Data Processing components can be configured to run in a Hadoop
cluster that has enabled Kerberos authentication.
The Kerberos
Network Authentication Service version 5, defined in RFC 1510, provides a means
of verifying the identities of principals in a Hadoop environment. Hadoop uses
Kerberos to create secure communications among its various components and
clients. Kerberos is an authentication mechanism, in which users and services
that users want to access rely on the Kerberos server to authenticate each to
the other. The Kerberos server is called the Key Distribution Center (KDC). At
a high level, it has three parts:
- A database of the users and
services (known as principals) and their respective Kerberos passwords
- An authentication server
(AS) which performs the initial authentication and issues a Ticket Granting
Ticket (TGT)
- A Ticket Granting Server
(TGS) that issues subsequent service tickets based on the initial TGT
The principal gets service tickets from the TGS. Service tickets are
what allow a principal to access various Hadoop services.
To ensure that Data Processing workflows can run on a secure Hadoop
cluster, these BDD components are enabled for Kerberos support:
- Dgraph and Dgraph HDFS Agent
- Data Processing workflows
(whether initiated by Studio or the DP CLI)
- Studio
All these BDD components share one principal and keytab. Note that there
is no authorization support (that is, these components do not verify
permissions for users).
The BDD components are enabled for Kerberos support at installation
time, via the
ENABLE_KERBEROS parameter in the
bdd.conf file. The
bdd.conf file also has parameters for specifying the
name of the Kerberos principal, as well as paths to the Kerberos keytab file
and the Kerberos configuration file. For details on these parameters, see the
Installation Guide.
Note: If you use Sentry for authorization in your Hadoop cluster, you must
configure it to grant BDD access to your Hive tables.
Kerberos support in DP workflows
Support for Kerberos authentication ensures that
Data Processing workflows can run on a secure Hadoop cluster.
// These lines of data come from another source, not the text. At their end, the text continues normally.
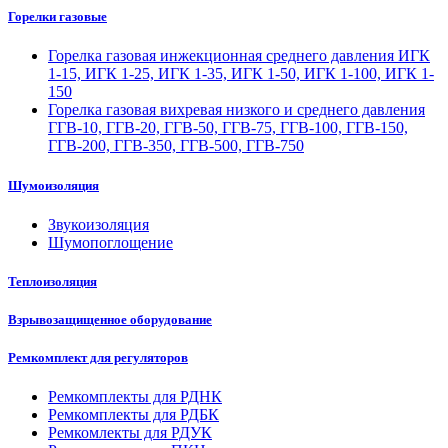
Горелки газовые
Горелка газовая инжекционная среднего давления ИГК
1-15, ИГК 1-25, ИГК 1-35, ИГК 1-50, ИГК 1-100, ИГК 1-
150
Горелка газовая вихревая низкого и среднего давления
ГГВ-10, ГГВ-20, ГГВ-50, ГГВ-75, ГГВ-100, ГГВ-150,
ГГВ-200, ГГВ-350, ГГВ-500, ГГВ-750
Шумоизоляция
Звукоизоляция
Шумопоглощение
Теплоизоляция
Взрывозащищенное оборудование
Ремкомплект для регуляторов
Ремкомплекты для РДНК
Ремкомплекты для РДБК
Ремкомлекты для РДУК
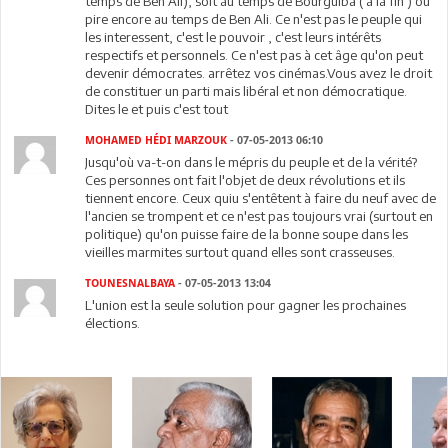
temps de Ben Ali), soit au temps de Bourguiba ( à la fin ) où
pire encore au temps de Ben Ali. Ce n'est pas le peuple qui
les interessent, c'est le pouvoir , c'est leurs intérêts
respectifs et personnels. Ce n'est pas à cet âge qu'on peut
devenir démocrates. arrêtez vos cinémas.Vous avez le droit
de constituer un parti mais libéral et non démocratique.
Dites le et puis c'est tout
MOHAMED HÉDI MARZOUK
- 07-05-2013 06:10
Jusqu'où va-t-on dans le mépris du peuple et de la vérité?
Ces personnes ont fait l'objet de deux révolutions et ils
tiennent encore. Ceux quiu s'entêtent à faire du neuf avec de
l'ancien se trompent et ce n'est pas toujours vrai (surtout en
politique) qu'on puisse faire de la bonne soupe dans les
vieilles marmites surtout quand elles sont crasseuses.
TOUNESNALBAYA
- 07-05-2013 13:04
L'union est la seule solution pour gagner les prochaines
élections.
The support for
Kerberos includes the DP CLI, via the Kerberos properties in the
edp-cli.properties configuration file.
The
spark-submit script in Spark's
bin directory is used to launch DP applications on
a cluster, as follows:
- Before the call to
spark-submit, Data Processing logs in using the
local keytab. The
spark-submit process grabs the Data Processing
credentials during job submission to authenticate with YARN and Spark.
- Spark gets the HDFS
delegation tokens for the name nodes listed in the
spark.yarn.access.namenodes property and this
enables the Data Processing workflow to access HDFS.
- When the workflow starts,
the Data Processing workflow logs in using the Hadoop cluster keytab.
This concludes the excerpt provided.